That's because French butters are so different from the butter we are used to. It takes a bit of training to get to know the choices in French butter and to learn about the butters that have their own AOC.
Butter is the main cooking ingredient for most of France until you get to Provence, and is used for baking, to slather on a baguette, to sauté foods, and in many sauces.
Our French friends take their butter seriously — from unsalted to slightly salted with sea salt, to special butter just for baking. Most of the best French butter hails from Normandy, where cows roam and feed in grassy fields.
In this excerpt from our book, we reveal the details of this most loved and famous French food —
Butter is the not-so-secret ingredient of French cooking. The biggest difference between French butter and most others is its higher butterfat content. Yes, that's right, French butter has more fat and that's why it tastes better! And, of course, butter in France has an AOC, Appellation d'Origine Controlee. Two of them.
Perhaps the most famous AOC butter is from Isigny-sur-Mer on the northwest coast of France, at the D-Day beaches. Isigny is also famous for its Mimolette and Camembert cheeses.
According to the Isigny Sainte-Mère Dairy Co-operative, producer of the butter, "It is yellow like buttercups, with a faint taste of hazelnuts. Our terroir has the advantage of a mild, damp climate, is near to the sea and enjoys the benefits of the Bessin and Cotentin marshes. The cows which graze there feed on grass rich in iodine, beta carotene and trace elements. It is impossible to confuse with any other butter."
This is what I love — poetry and produce.
Butter made from fresh or cultured unpasteurized milk is called beurre cru, raw cream butter. Beurre cru has a clean, creamy flavour.

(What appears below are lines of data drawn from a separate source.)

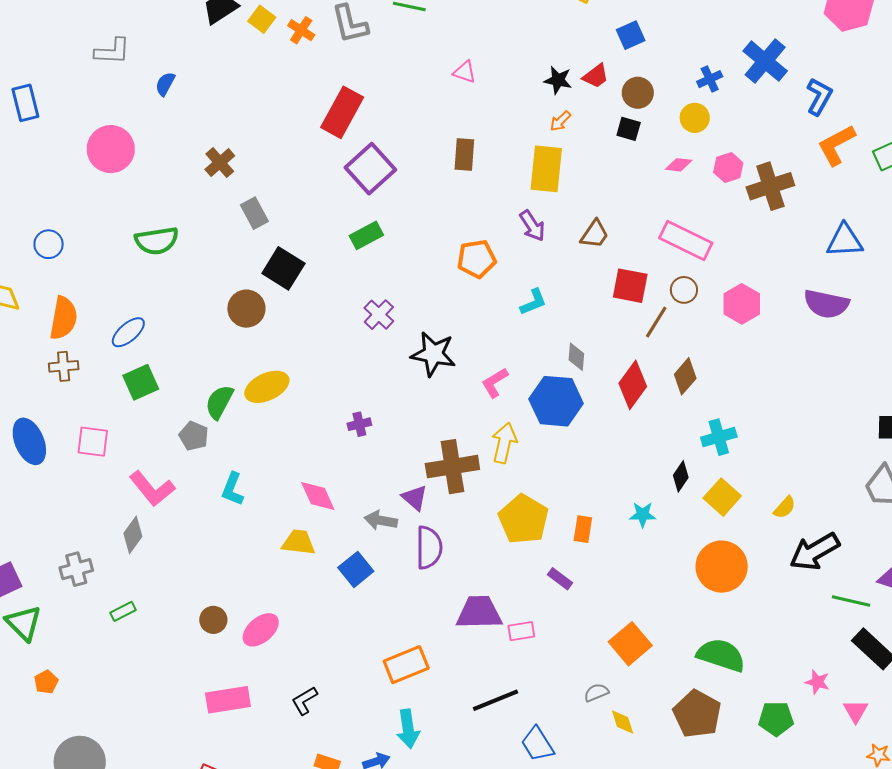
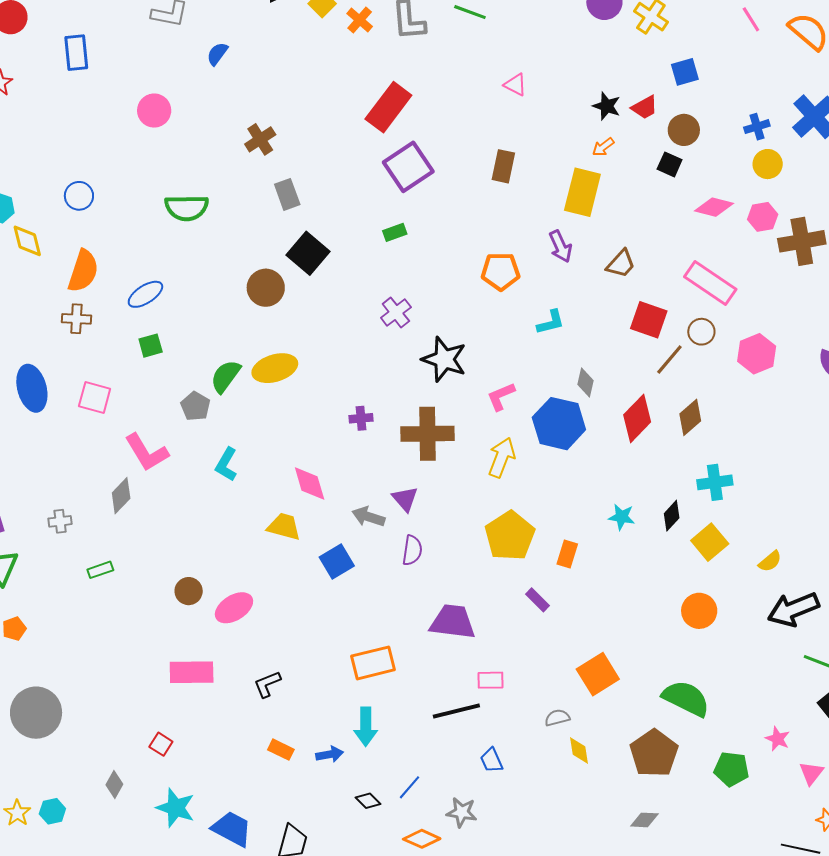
yellow circle: (695, 118) -> (768, 164), moved
pink circle: (111, 149) -> (154, 111), size x0.7
pink diamond: (679, 165) -> (714, 207), size x1.4
green rectangle: (366, 235) -> (395, 232), size x0.7
green square: (141, 382) -> (151, 346), size x0.7
brown cross: (452, 467) -> (427, 434), moved
cyan star: (643, 515) -> (622, 517), moved
purple semicircle: (429, 548) -> (412, 550), size x0.7
orange circle: (722, 567) -> (699, 611), size x0.7
gray cross: (76, 569) -> (60, 521), size x0.7
pink rectangle: (521, 631) -> (491, 680), moved
blue trapezoid: (537, 744) -> (492, 760), size x0.7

At eight kilograms per person, the French are, hands down, the biggest butter eaters in the world. On a trip to a French supermarket you might find a dozen brands with varieties including unsalted, lightly salted, fully salted; beurre pasteurisé, made with pasteurized cream; and artisanal butter made on the dairy farm from raw cream. For bakeries there's beurre pâtissier, with an even higher fat content, 99.8% ! It's no wonder French croissants taste so good.